Our last bulletin was entirely dedicated to the Plantations Campaign, where we gave a broad overview of the problem and the major actors involved, complemented with a number of suggestions for action at different levels. Since then we have received numerous replies and requests for information from all over the world, showing that plantations are a widespread problem in a large number of countries.
We now wish to focus on what we consider to be the central aspect of the campaign: local opposition to plantations. As a result of its social and environmental impacts, this forestry model tends to generate a broad spectrum of opposition. Local communities are generally at the forefront, because their livelihoods are directly affected by plantations. In many cases they suffer dispossession of their lands and forests, which are converted to tree monocultures under the property of large corporations. This implies the loss of most of the resources they depend on, including agricultural and grazing land for growing their crops and raising cattle as well as the resources provided by forests, including bushmeat, fish, fruit, mushrooms, honey, firewood, building materials, medicines and a whole range of other products and services At the same time, they face the possibility of losing their cultural identity and even to be scattered by forced migration. For them, the implementation of plantations can quickly become a tragedy.
Local communities are not however alone in their struggle against this forestry model. In different countries, people with a number of diverse concerns join the ranks of the opposition. Environmentalists and academics become increasingly worried over the loss of biodiversity resulting from the substitution of native ecosystems by plantations. Downstream agriculturalists and cattle-growers suffer from the depletion of water resources. Urban people may be affected by the lack of drinking water or electricity resulting from plantation related water scarcity. Human rights activists and lawyers become involved as a result of the abuses which frequently occur in plantation development. Trade unionists join in to defend the rights of forest workers facing the harsh and dangerous working conditions prevailing in the plantation areas.

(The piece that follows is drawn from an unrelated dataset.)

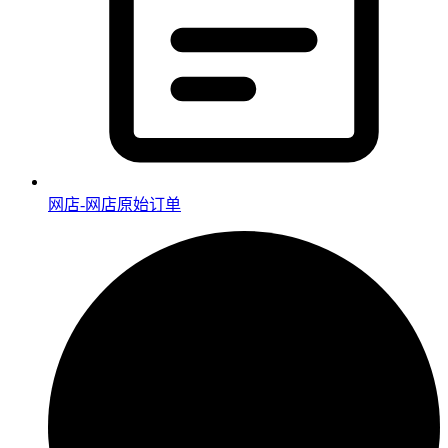
网店-网店原始订单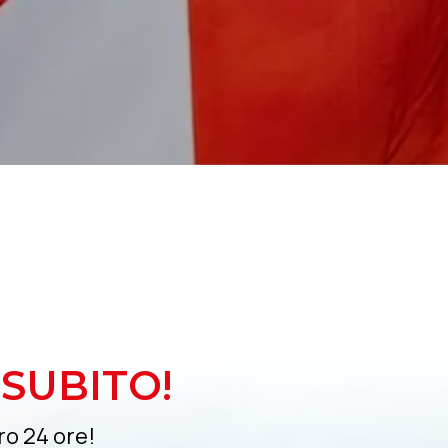
SUBITO!
ro 24 ore!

The diverse social realities in different countries generate equally diverse opposition networks and types of actions. Within such diversity, what can be generalized is the need to bring those actors together to strengthen opposition against the model. The same is applicable at the international level, where local opposition can both feed global campaigns and benefit from them. We therefore invite everyone involved in the issue at the local level to join the Plantations Campaign and to share your information and experiences in halting this destructive forestry model.